O texto **“A humanidade que pensamos ser”**, de Ailton Krenak, propõe uma reflexão crítica sobre a ideia de humanidade construída pela sociedade moderna. O autor questiona a noção de progresso e desenvolvimento que orienta o mundo contemporâneo, mostrando que essa visão exclui diferentes formas de existência e modos de vida, especialmente os dos povos indígenas. Para Krenak, a humanidade dominante se enxerga como superior e separada da natureza, criando uma falsa ideia de centralidade humana no planeta.

Krenak também denuncia que esse modelo de humanidade está diretamente ligado à exploração desenfreada dos recursos naturais. Ao tratar a Terra como um objeto a ser dominado, a sociedade moderna rompe com a relação de equilíbrio que outros povos mantêm com o ambiente. Essa ruptura gera crises ambientais e sociais, revelando que o conceito de humanidade vigente não é sustentável nem inclusivo.

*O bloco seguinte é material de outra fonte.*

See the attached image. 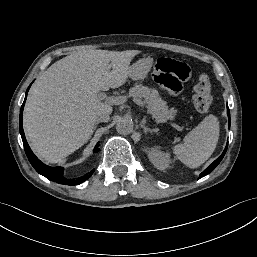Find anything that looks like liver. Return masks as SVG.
<instances>
[{"instance_id": "1", "label": "liver", "mask_w": 257, "mask_h": 257, "mask_svg": "<svg viewBox=\"0 0 257 257\" xmlns=\"http://www.w3.org/2000/svg\"><path fill=\"white\" fill-rule=\"evenodd\" d=\"M139 53L75 52L52 64L39 77L24 108V130L40 158L59 162L89 140L97 115L113 111L98 94L125 84L130 63Z\"/></svg>"}]
</instances>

Outro ponto importante do texto é a crítica à homogeneização cultural. O autor argumenta que, ao impor um único modo de viver e pensar, a sociedade moderna apaga a diversidade de experiências humanas. Povos tradicionais, com suas cosmologias e formas próprias de relação com o mundo, são frequentemente marginalizados ou considerados atrasados, quando, na verdade, oferecem perspectivas fundamentais para repensar a existência humana.


Por fim, Krenak convida o leitor a ampliar o conceito de humanidade, reconhecendo outras formas de vida e de relação com o mundo. Ele sugere que é preciso abandonar a ideia de superioridade humana e reconstruir nossa maneira de existir, valorizando a diversidade e o respeito à natureza. Assim, o texto propõe uma mudança de consciência, essencial para enfrentar as crises atuais e construir um futuro mais equilibrado.